La Asociación Nacional de Grandes de Empresas de Distribución (Anged) ha aclarado a EFE que el sector del comercio minorista, por sus características específicas, “es el de mayor consumo de energía después de los sectores electrointensivos (industriales) e incluso por delante de alguno de ellos”.

Según los datos de este colectivo, que engloba a empresas como El Corte Inglés, Carrefour, Ikea, Leroy Merlin o Fnac, el coste de la energía “tiene una gran relevancia para la gran mayoría” de sus asociados y supone, añade, el capítulo de gastos “más importante después del empleo”.

En el último año el precio de la energía pagado por este tipo de compañías se ha multiplicado por cuatro y ha disparado el gasto de la factura eléctrica en más de un 75 %, asegura Anged.

El precio medio de la electricidad en el mercado mayorista (pool) en el mes de marzo alcanzó los 283,30 euros por megavatio hora (€/MWh), lo que supone el dato mensual más elevado desde que se tienen registros.

La media de marzo superó en más de 40 €/MWh a la de diciembre, el anterior mes más caro de la historia, impulsada por la invasión rusa de Ucrania, que se inició el pasado 24 de febrero y aún se prolonga.

LA LUZ IMPACTA EN LOS GASTOS DE COMUNIDAD

El presidente de la Asociación Española de Centros y Parques Comerciales (AECC), Eduardo Ceballos, tiene claro las empresas asumen la subida de los costes energéticos directamente en sus cuentas de resultados, sean operadores o propietarios de centros comerciales.

Para Ceballos el alza de la factura de la luz “no genera un incremento” en las rentas de los arrendamientos de los locales, pero añade que sí puede influir en los gastos de comunidad de cada centro “dependiendo de las diferentes tipologías”.

El directivo de la AECC señala en una entrevista con EFE que la subida del coste de la luz “no afecta del mismo modo” y su impacto para los centros y parques (zonas comunes) “es muy variable” en función de cada una de ellas.

Ceballos pone como ejemplo los centros abiertos o los parques comerciales que, dice, tienen un menor consumo por metro cuadrado “al no tener climatización en zonas comunes”.

INVERSIONES PARA REDUCIR LA FACTURA

Anged subraya que sus empresas “han sido pioneras en impulsar medidas de eficiencia energética” y precisa que, en la última década, sus asociados han reducido un 30 % el consumo de energía “gracias a una fuerte inversión en eficiencia” de todos los procesos e instalaciones.

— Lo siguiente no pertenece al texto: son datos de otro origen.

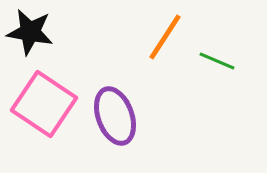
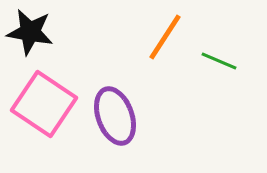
green line: moved 2 px right
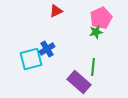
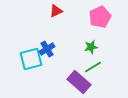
pink pentagon: moved 1 px left, 1 px up
green star: moved 5 px left, 15 px down
green line: rotated 54 degrees clockwise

Añade que, al mismo tiempo, se ha reducido en un 20 % las emisiones de CO2 de la logística.

Desde la patronal y al hilo de su deseo de que la actividad que desarrollan sus empresas sea considerada como consumidoras electrointensivas, quieren disponer “en todo caso” de un marco regulatorio específico que tenga en cuenta estas características y que les permita “optar a otras alternativas, similares a las que utilizan las empresas electrointensivas”.

Entre ellas indica la posibilidad de participar en las subastas o la reducción de los peajes como en la vecina Portugal.

“Pese a la ambición de los objetivos y el compromiso con la Agenda 2030, la espiral de costes energéticos deja cada vez menos margen de actuación, poniendo en riesgo la viabilidad de muchos establecimientos”, denuncia la asociación.